Congetive Heart Defect - May 08

The Visit: As part of the Compass III research, I would repeat the following tests; MRI, Echocardiogram and a Right Heart Catheterization. These tests would determine whether Dr. Torres would add the second drug (Sildenefil) to my therapy. I was eager for this visit. Since being diagnosed with PH and having been on Bosantan for 4 months now, I was feeling good and hopeful that I would feel even better if an additional medication was added to my therapy.

The Goal: To add Sildenefil to my therapy.

The Process: After completing the MRI and echocardiogram I still awaited the right heart catheterization. Dr. Warner would perform the catheterization. He would measure my pulmonary pressures as required by the Compass III but also expressed interest in doing further exploring. He performed a right and left catheterization. During the procedure the Dr. Warner indicated that he had new information about my diagnosis but I did not understand the details of the findings. The procedure would be a little longer than intended but that was fine with me as this was very positive news.

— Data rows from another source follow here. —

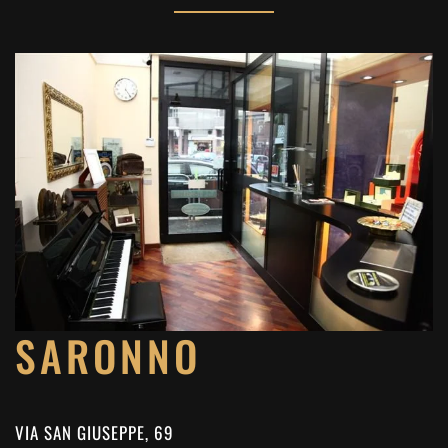
SARONNO
VIA SAN GIUSEPPE, 69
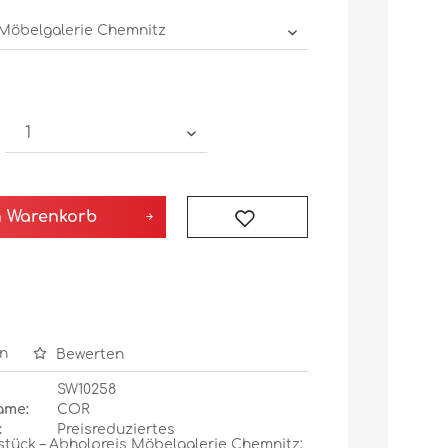
n
Warenkorb
n
Bewerten
SW10258
ame:
COR
:
Preisreduziertes
stück – Abholpreis Möbelgalerie Chemnitz:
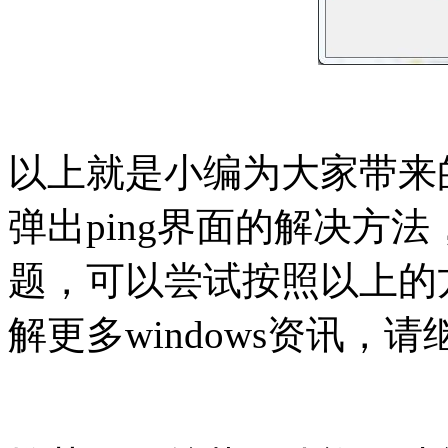
以上就是小编为大家带来的
弹出ping界面的解决方
题，可以尝试按照以上的
解更多windows资讯，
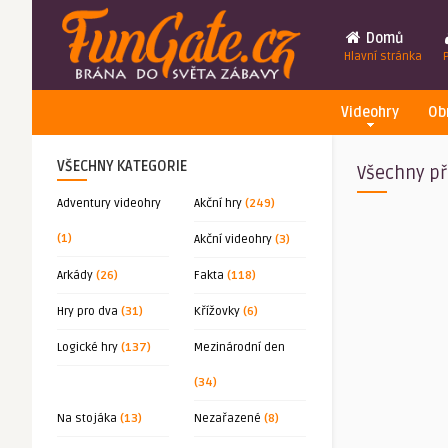
Domů
Hlavní stránka
Videohry
Ob
VŠECHNY KATEGORIE
Všechny př
Adventury videohry
Akční hry
(249)
(1)
Akční videohry
(3)
Arkády
(26)
Fakta
(118)
Hry pro dva
(31)
Křížovky
(6)
Logické hry
(137)
Mezinárodní den
(34)
Na stojáka
(13)
Nezařazené
(8)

The Outcome: Even better outcome than we had anticipated . There was now a cause for the Pulmonary Hypertension. A congenital heart defect. Because I no longer had Primary Pulmonary Arterial Hypertension but rather Secondary Pulmonary Hypertension, there was now hope to cure the Pulmonary Hypertension. It would be (3-4) weeks before we'd find out if surgery, to fix the defect, was a possibility. Dr. Torres would present my case to a team of Dr.'s and collectively they would determine my future. As Chris said at that time (and continues to say) we were "cautiously optimistic" that the Dr.'s would consider performing surgery to correct the defect and hopefully by correcting the defect this would also cure the PH. After the month long wait we received confirmation that surgery was an option.

Because of the change in diagnosis I would no longer be part of the Compass III research. I no longer was considered a PRIMARY Pulmonary Hypertensionon patient.

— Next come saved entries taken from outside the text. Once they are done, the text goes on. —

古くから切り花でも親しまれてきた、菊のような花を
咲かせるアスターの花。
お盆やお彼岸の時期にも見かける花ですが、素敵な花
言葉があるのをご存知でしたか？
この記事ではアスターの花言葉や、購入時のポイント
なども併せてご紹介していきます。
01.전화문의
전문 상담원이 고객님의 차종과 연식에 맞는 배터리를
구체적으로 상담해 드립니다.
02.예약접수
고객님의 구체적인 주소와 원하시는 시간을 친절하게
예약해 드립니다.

With surgery on the horizon came other therapies and goals. I would begin Flolan, a continuos IV medication, to reduce my Pulmonary Vascular Resistant (PVR) pressures. Reason being, my PVR's were at 10 and the Surgeon preferred to do surgery when those pressures were in between the 6-8 range. Therefore, it was to dangerous to perform surgery now.

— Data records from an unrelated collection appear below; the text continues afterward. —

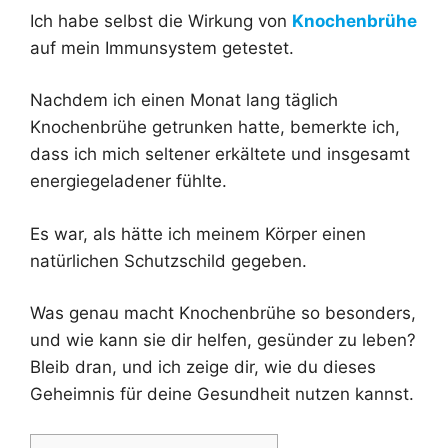
Ich habe selbst die Wirkung von
Knochenbrühe
auf mein Immunsystem getestet.
Nachdem ich einen Monat lang täglich
Knochenbrühe getrunken hatte, bemerkte ich,
dass ich mich seltener erkältete und insgesamt
energiegeladener fühlte.
Es war, als hätte ich meinem Körper einen
natürlichen Schutzschild gegeben.
Was genau macht Knochenbrühe so besonders,
und wie kann sie dir helfen, gesünder zu leben?
Bleib dran, und ich zeige dir, wie du dieses
Geheimnis für deine Gesundheit nutzen kannst.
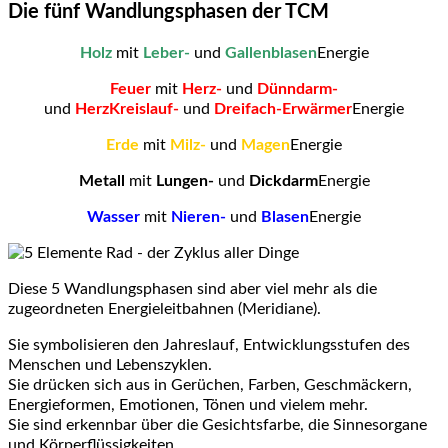
Die fünf Wandlungsphasen der TCM
Holz
mit
Leber-
und
Gallenblasen
Energie
Feuer
mit
Herz-
und
Dünndarm-
und
HerzKreislauf-
und
Dreifach-Erwärmer
Energie
Erde
mit
Milz-
und
Magen
Energie
Metall
mit
Lungen-
und
Dickdarm
Energie
Wasser
mit
Nieren-
und
Blasen
Energie
Diese 5 Wandlungsphasen sind aber viel mehr als die
zugeordneten Energieleitbahnen (Meridiane).
Sie symbolisieren den Jahreslauf, Entwicklungsstufen des
Menschen und Lebenszyklen.
Sie drücken sich aus in Gerüchen, Farben, Geschmäckern,
Energieformen, Emotionen, Tönen und vielem mehr.
Sie sind erkennbar über die Gesichtsfarbe, die Sinnesorgane
und Körperflüssigkeiten.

New Diagnosis: Congenital Heart Defect; Pulmonary Vein Anomaly with an Atrial Septal Defect.

First off, if you are like me and are an obsessive GOOGLE R don't expect to find a lot of information about a Pulmonary Vein Anomaly. This is a rare condition in Adults. I have found a little bit of information about the Anomaly but not specific to my condition. My mother has found one article and she's a CNP, who has access to this data.